Last Thursday, Apple (AAPL  ) unveiled controversial plans to scan U.S. iPhones to root out images of child sexual abuse (CSAM), in addition to other equally contentious changes planned for its Messages app.

The new update is due out later this year and marks the first in a number of steps Apple plans to take to stop the flow of child pornography, and by extension, improve the company's fraught relationship with law enforcement.

Child safety groups have lauded the move. "Apple's expanded protection for children is a game-changer," said John Clark, president, and CEO of the National Center for Missing and Exploited Children (NMEC), in a statement last Thursday. "The reality is that privacy and child protection can coexist."

Privacy hawks remain unconvinced.

Changes to iMessages include new parental controls, which filter out explicit texts and alert parents if their child chooses to view one of these images. Apple notes that the new alert features will be off-limits for parents of older teens.

But the deeper controversy surrounds Apple's plans to scan through photos synced to the cloud. Under the forthcoming system, software called NeuralHash will break up any images uploaded to iCloud into strings of numbers, called hashes.

This data, not the image itself, is then compared against an NMEC database containing known images of child exploitation. If a match is found, a "safety voucher" is generated. Generate enough vouchers, and a human moderator steps, decrypting the images. And if the pictures contain CSAM, then the appropriate authorities are alerted.

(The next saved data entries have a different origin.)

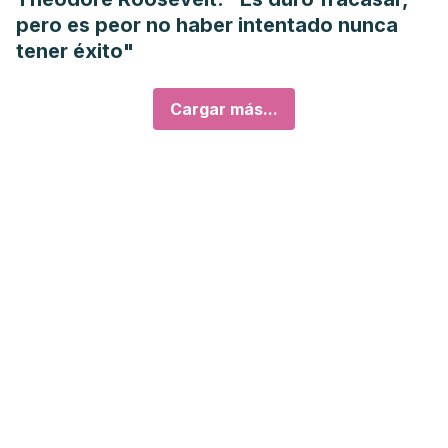
pero es peor no haber intentado nunca
tener éxito"
Cargar más...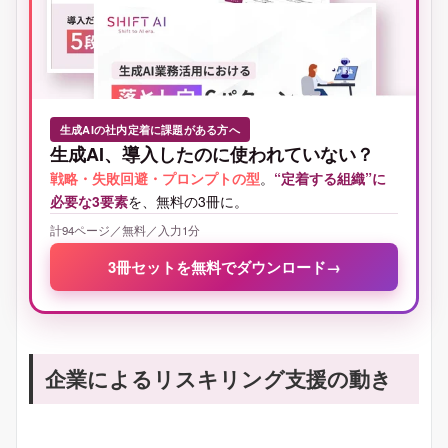
生成AIの社内定着に課題がある方へ
生成AI、導入したのに使われていない？
戦略・失敗回避・プロンプトの型
。
“定着する組織”に
必要な3要素
を、無料の3冊に。
計94ページ／無料／入力1分
3冊セットを無料でダウンロード
→
企業によるリスキリング支援の動き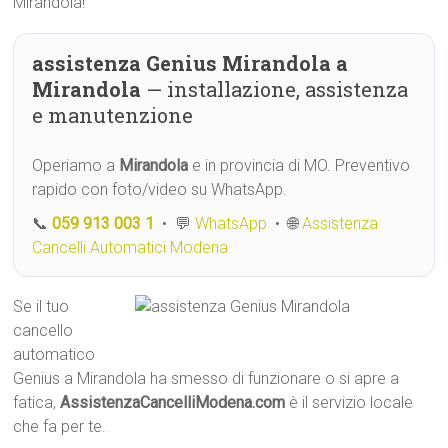
Mirandola!
assistenza Genius Mirandola a
Mirandola
— installazione, assistenza
e manutenzione
Operiamo a
Mirandola
e in provincia di MO. Preventivo
rapido con foto/video su WhatsApp.
📞
059 913 003 1
• 💬
WhatsApp
• 🌐
Assistenza
Cancelli Automatici Modena
Se il tuo
cancello
automatico
Genius a Mirandola ha smesso di funzionare o si apre a
fatica,
AssistenzaCancelliModena.com
è il servizio locale
che fa per te.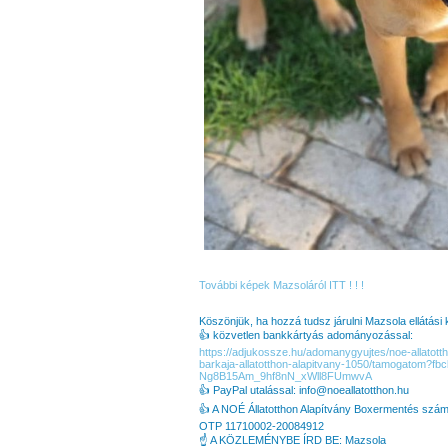
További képek Mazsoláról ITT ! ! !
Köszönjük, ha hozzá tudsz járulni Mazsola ellátási 
👍 közvetlen bankkártyás adományozással:
https://adjukossze.hu/adomanygyujtes/noe-allatott
barkaja-allatotthon-alapitvany-1050/tamogatom?
Ng8B15Am_9hf8nN_xWll8FUmwvA
👍 PayPal utalással: info@noeallatotthon.hu
👍 A NOÉ Állatotthon Alapítvány Boxermentés szám
OTP 11710002-20084912
☝️ A KÖZLEMÉNYBE ÍRD BE: Mazsola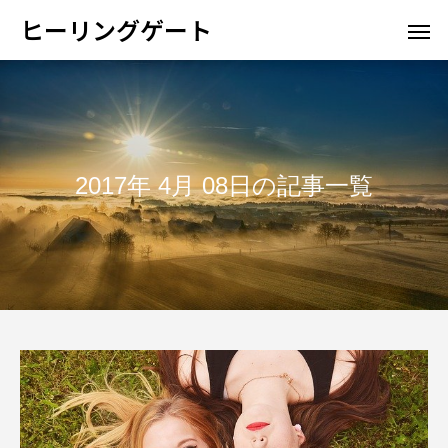
ヒーリングゲート
2017年 4月 08日の記事一覧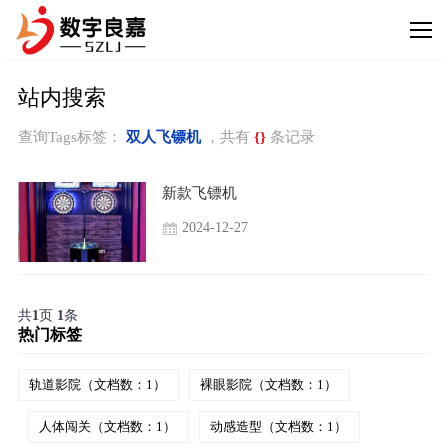
站内搜索
查询Tags标签：
双人飞镖机
，共有
{}
条记录
新款飞镖机
2024-12-27
共
1
页
1
条
热门标签
轨道影院（文档数：1）
裸眼影院（文档数：1）
人体闯关（文档数：1）
动感造型（文档数：1）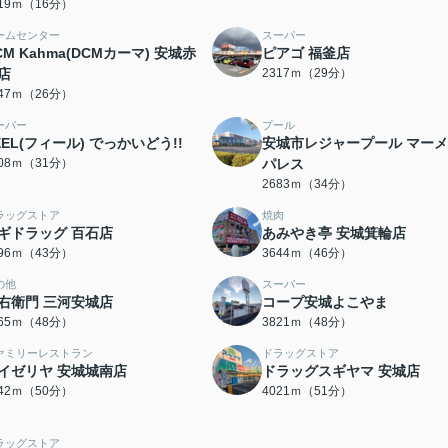
219ｍ（16分）
ームセンター
スーパー
CM Kahma(DCMカーマ) 安城赤
ピアゴ 福釜店
店
2317ｍ（29分）
047ｍ（26分）
ーパー
プール
EEL(フィール) でっかいどう!!
安城市レジャープール マー
408ｍ（31分）
パレス
2683ｍ（34分）
ラッグストア
焼肉
ギドラッグ 百石店
あみやき亭 安城箕輪店
396ｍ（43分）
3644ｍ（46分）
の他
スーパー
右衛門 三河安城店
コープ安城よこやま
765ｍ（48分）
3821ｍ（48分）
ァミリーレストラン
ドラッグストア
イゼリヤ 安城城南店
ドラッグスギヤマ 安城店
942ｍ（50分）
4021ｍ（51分）
ラッグストア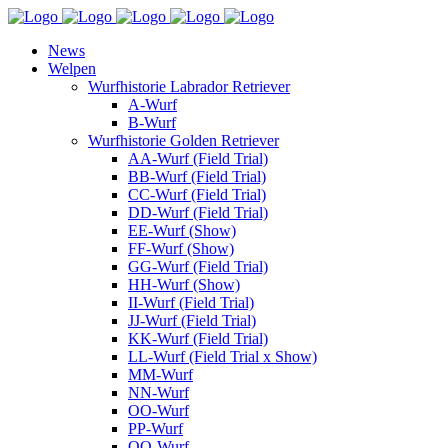
News
Welpen
Wurfhistorie Labrador Retriever
A-Wurf
B-Wurf
Wurfhistorie Golden Retriever
AA-Wurf (Field Trial)
BB-Wurf (Field Trial)
CC-Wurf (Field Trial)
DD-Wurf (Field Trial)
EE-Wurf (Show)
FF-Wurf (Show)
GG-Wurf (Field Trial)
HH-Wurf (Show)
II-Wurf (Field Trial)
JJ-Wurf (Field Trial)
KK-Wurf (Field Trial)
LL-Wurf (Field Trial x Show)
MM-Wurf
NN-Wurf
OO-Wurf
PP-Wurf
QQ-Wurf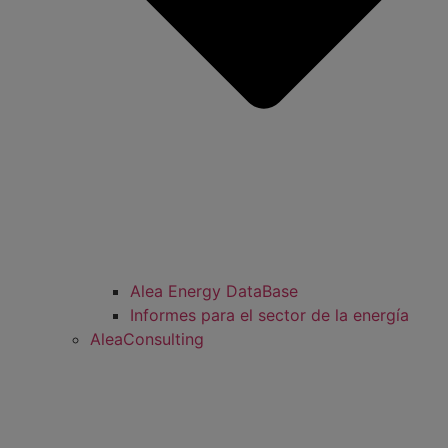
Alea Energy DataBase
Informes para el sector de la energía
AleaConsulting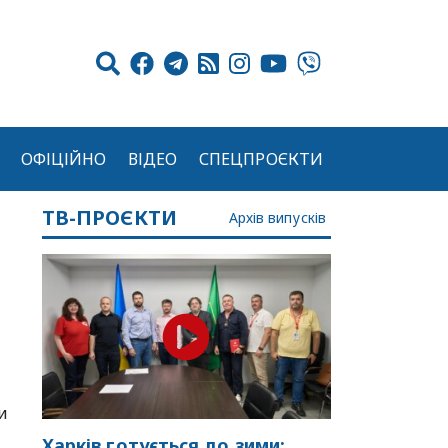
ОФІЦІЙНО
ВІДЕО
СПЕЦПРОЄКТИ
ТВ-ПРОЄКТИ
Архів випусків
и
Харків готується до зими: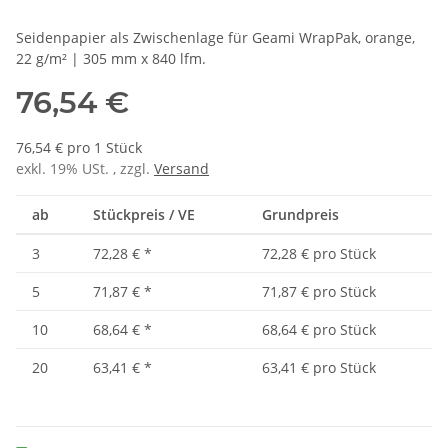
Seidenpapier als Zwischenlage für Geami WrapPak, orange,
22 g/m² | 305 mm x 840 lfm.
76,54 €
76,54 € pro 1 Stück
exkl. 19% USt. , zzgl.
Versand
ab
Stückpreis / VE
Grundpreis
3
72,28 €
*
72,28 € pro Stück
5
71,87 €
*
71,87 € pro Stück
10
68,64 €
*
68,64 € pro Stück
20
63,41 €
*
63,41 € pro Stück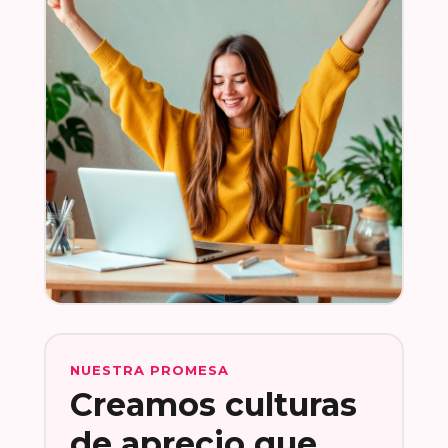
NUESTRA PROMESA
Creamos culturas
de aprecio que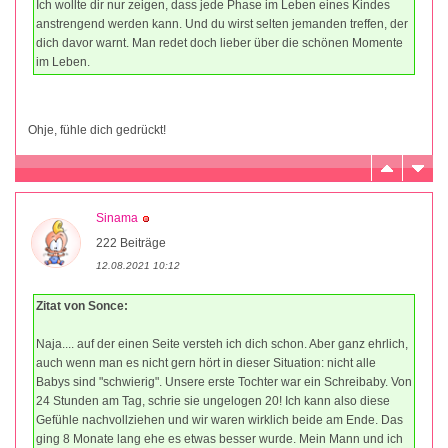
Ich wollte dir nur zeigen, dass jede Phase im Leben eines Kindes
anstrengend werden kann. Und du wirst selten jemanden treffen, der
dich davor warnt. Man redet doch lieber über die schönen Momente
im Leben.
Ohje, fühle dich gedrückt!
Sinama
222 Beiträge
12.08.2021 10:12
Zitat von Sonce:
Naja.... auf der einen Seite versteh ich dich schon. Aber ganz ehrlich,
auch wenn man es nicht gern hört in dieser Situation: nicht alle
Babys sind "schwierig". Unsere erste Tochter war ein Schreibaby. Von
24 Stunden am Tag, schrie sie ungelogen 20! Ich kann also diese
Gefühle nachvollziehen und wir waren wirklich beide am Ende. Das
ging 8 Monate lang ehe es etwas besser wurde. Mein Mann und ich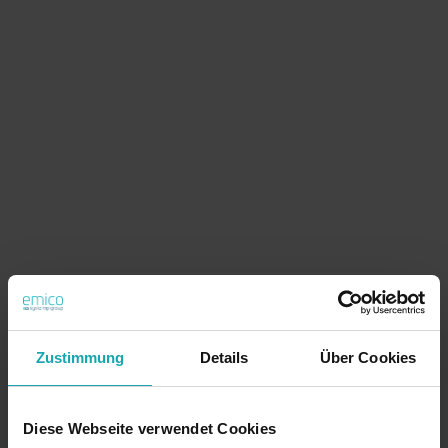
Zustimmung
Details
Über Cookies
Diese Webseite verwendet Cookies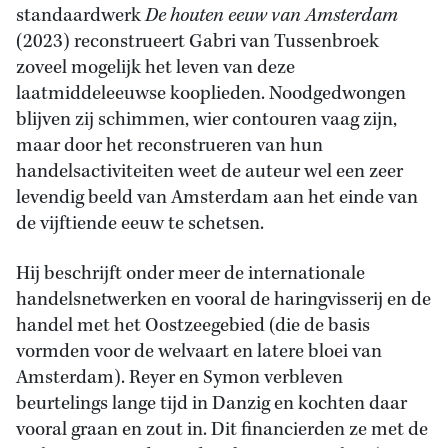
standaardwerk
De houten eeuw van Amsterdam
(2023) reconstrueert Gabri van Tussenbroek
zoveel mogelijk het leven van deze
laatmiddeleeuwse kooplieden. Noodgedwongen
blijven zij schimmen, wier contouren vaag zijn,
maar door het reconstrueren van hun
handelsactiviteiten weet de auteur wel een zeer
levendig beeld van Amsterdam aan het einde van
de vijftiende eeuw te schetsen.
Hij beschrijft onder meer de internationale
handelsnetwerken en vooral de haringvisserij en de
handel met het Oostzeegebied (die de basis
vormden voor de welvaart en latere bloei van
Amsterdam). Reyer en Symon verbleven
beurtelings lange tijd in Danzig en kochten daar
vooral graan en zout in. Dit financierden ze met de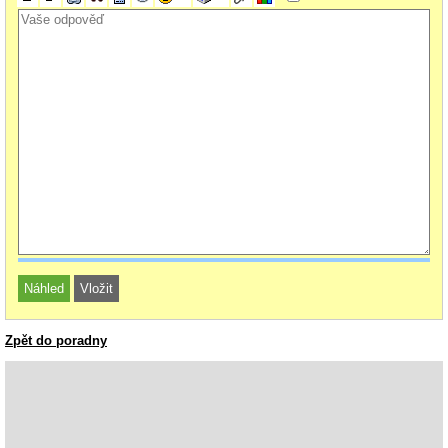
Zpět do poradny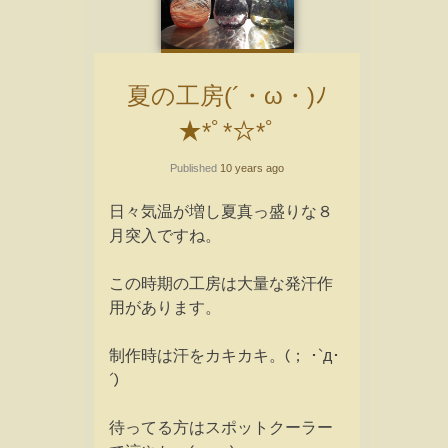
夏の工房(´・ω・)ﾉ
★*ﾟ*☆*ﾟ
Published
10 years ago
日々気温が増し夏真っ盛りな８
月突入ですね。
この時期の工房は大量な発汗作
用があります。
制作時は汗をカキカキ。(； ･`д･
´)
待ってる方はスポットクーラー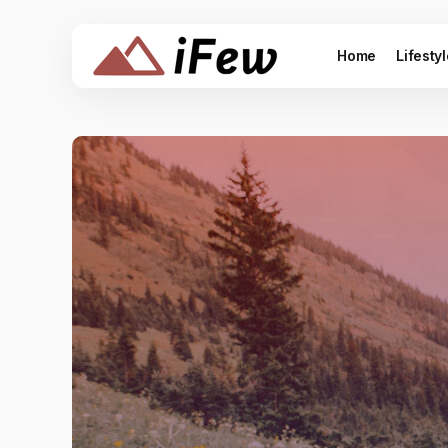
Home
Lifesty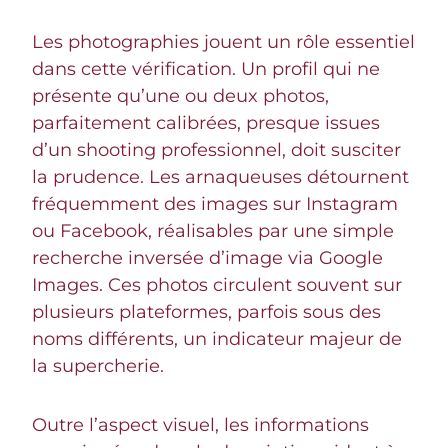
Les photographies jouent un rôle essentiel
dans cette vérification. Un profil qui ne
présente qu’une ou deux photos,
parfaitement calibrées, presque issues
d’un shooting professionnel, doit susciter
la prudence. Les arnaqueuses détournent
fréquemment des images sur Instagram
ou Facebook, réalisables par une simple
recherche inversée d’image via Google
Images. Ces photos circulent souvent sur
plusieurs plateformes, parfois sous des
noms différents, un indicateur majeur de
la supercherie.
Outre l’aspect visuel, les informations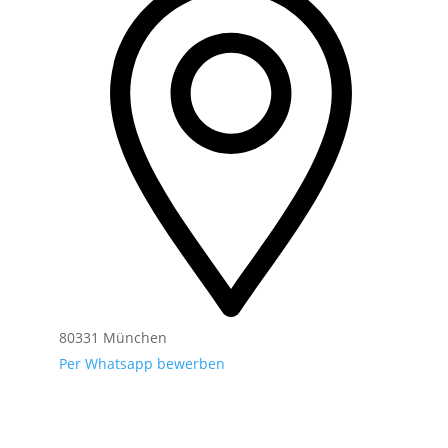
80331 München
Per Whatsapp bewerben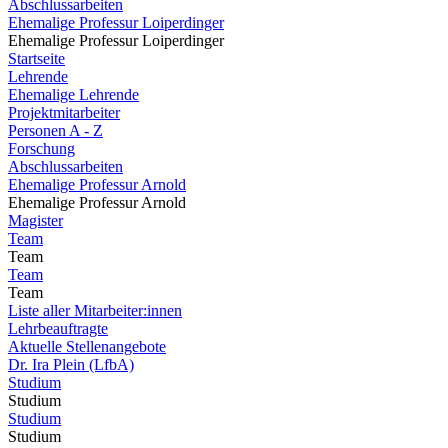
Abschlussarbeiten
Ehemalige Professur Loiperdinger
Ehemalige Professur Loiperdinger
Startseite
Lehrende
Ehemalige Lehrende
Projektmitarbeiter
Personen A - Z
Forschung
Abschlussarbeiten
Ehemalige Professur Arnold
Ehemalige Professur Arnold
Magister
Team
Team
Team
Team
Liste aller Mitarbeiter:innen
Lehrbeauftragte
Aktuelle Stellenangebote
Dr. Ira Plein (LfbA)
Studium
Studium
Studium
Studium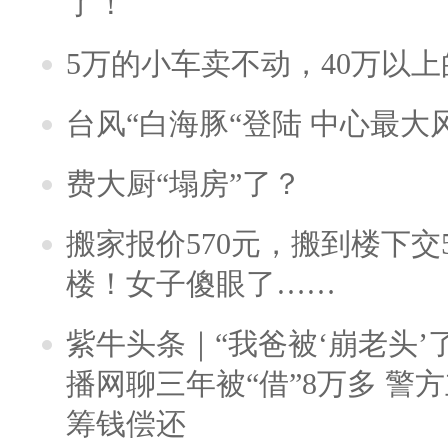
了！
5万的小车卖不动，40万以
台风“白海豚“登陆 中心最大
费大厨“塌房”了？
搬家报价570元，搬到楼下交5
楼！女子傻眼了……
紫牛头条｜“我爸被‘崩老头’
播网聊三年被“借”8万多 警
筹钱偿还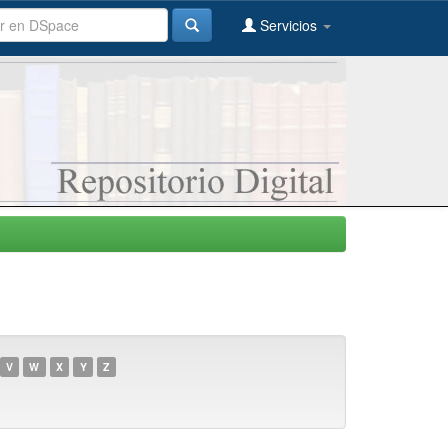
Servicios
V
W
X
Y
Z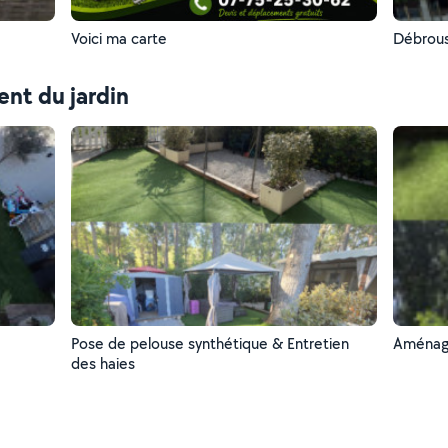
Voici ma carte
Débrous
nt du jardin
Pose de pelouse synthétique & Entretien
Aménage
des haies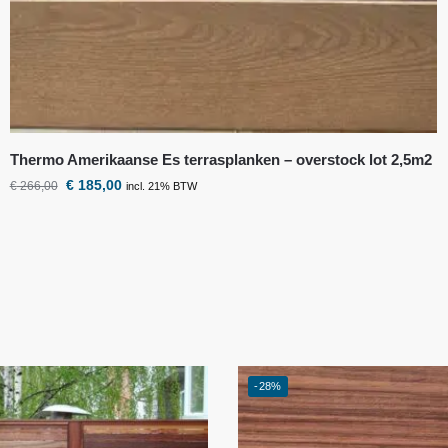
Thermo Amerikaanse Es terrasplanken – overstock lot 2,5m2
€
185,00
€
266,00
incl. 21% BTW
-28%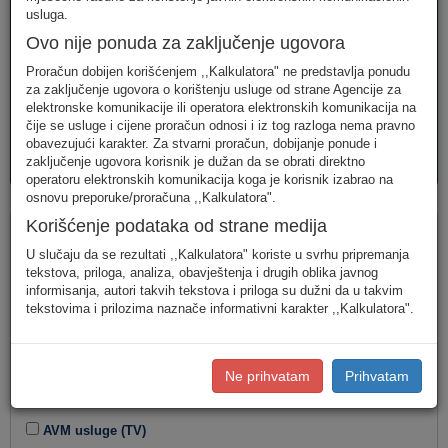
telefonija
telefonija
usluge
usluga.
Ovo nije ponuda za zaključenje ugovora
Proračun dobijen korišćenjem ,,Kalkulatora" ne predstavlja ponudu
za zaključenje ugovora o korištenju usluge od strane Agencije za
elektronske komunikacije ili operatora elektronskih komunikacija na
čije se usluge i cijene proračun odnosi i iz tog razloga nema pravno
obavezujući karakter. Za stvarni proračun, dobijanje ponude i
AVM
PAKETI
zaključenje ugovora korisnik je dužan da se obrati direktno
usluge
usluga
operatoru elektronskih komunikacija koga je korisnik izabrao na
osnovu preporuke/proračuna ,,Kalkulatora".
Paketi
Korišćenje podataka od strane medija
U slučaju da se rezultati ,,Kalkulatora" koriste u svrhu pripremanja
Tip korisnika
tekstova, priloga, analiza, obavještenja i drugih oblika javnog
informisanja, autori takvih tekstova i priloga su dužni da u takvim
tekstovima i prilozima naznače informativni karakter ,,Kalkulatora".
Kombinacija usluga
Ne prihvatam
Prihvatam
Fiksna telefonija
Internet
AVM usluge (TV)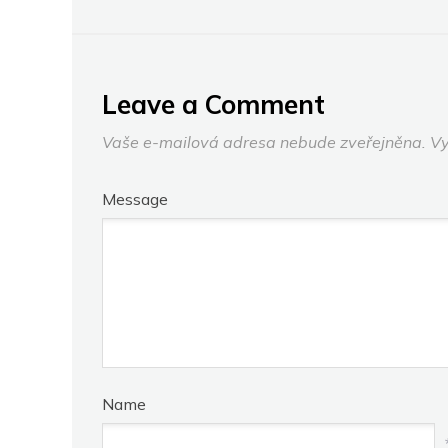
Leave a Comment
Vaše e-mailová adresa nebude zveřejněna.
Vy
Message
Name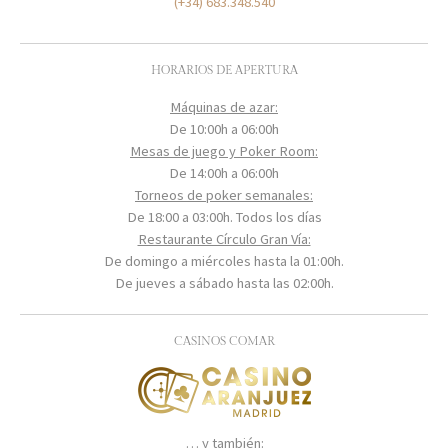
(+34) 683.348.540
HORARIOS DE APERTURA
Máquinas de azar:
De 10:00h a 06:00h
Mesas de juego y Poker Room:
De 14:00h a 06:00h
Torneos de poker semanales:
De 18:00 a 03:00h. Todos los días
Restaurante Círculo Gran Vía:
De domingo a miércoles hasta la 01:00h.
De jueves a sábado hasta las 02:00h.
CASINOS COMAR
… y también: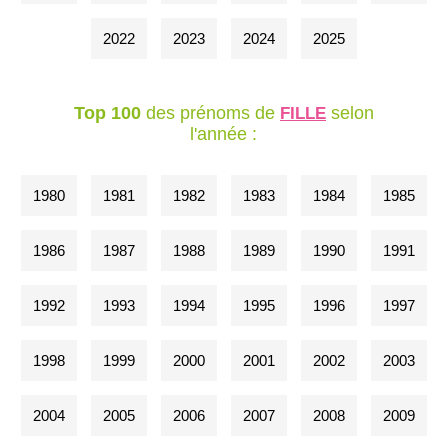
2022
2023
2024
2025
Top 100
des prénoms de
selon
FILLE
l'année :
1980
1981
1982
1983
1984
1985
1986
1987
1988
1989
1990
1991
1992
1993
1994
1995
1996
1997
1998
1999
2000
2001
2002
2003
2004
2005
2006
2007
2008
2009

Apple notes that the new system does not work on videos. It also stresses that no scanning will take place unless photos are synced to the cloud. "If users are not using iCloud Photos, NeuralHash will not run and will not generate any vouchers," Apple privacy head Erik Neuenschwander told TechCrunch.

The company contends that the pending changes add to, not subtract from, its reputation for privacy.

Underpinning Apple's arguments is the fact that scanning will be done on the phone itself rather than in the cloud, which allows vouchers and any data to remain encrypted. Therefore, no one should be combing through photos of your newborn unless they get a kick out of strings of random numbers. Decryption only happens if a certain threshold is crossed, and Apple claims that false-positive results have only one in a trillion chance of happening. Since there aren't a trillion iPhones, the innocent can rest easy, right?

Critics contend that because the forthcoming features use a local process, Apple is thereby creating a backdoor through the iPhone's encryption that anyone could use, from repressive governments to blackhat hackers. Ironically this is the mirror opposite of Apple's central argument.

"Now Apple has demonstrated that they can build a surveillance system, for very specific purposes, that works with iMessage," Matthew Green, associate professor of computer science at Johns Hopkins University, told the Wall Street Journal. "I wonder how long they'll be able to hold out from the Chinese government?"

Apple says that the new system is incapable of mass surveillance or directly scanning a user's iPhone.

"We have faced demands to build and deploy government-mandated changes that degrade the privacy of users before, and have steadfastly refused those demands. We will continue to refuse them in the future," said Apple in a statement. "Let us be clear, this technology is limited to detecting CSAM stored in iCloud and we will not accede to any government's request to expand it."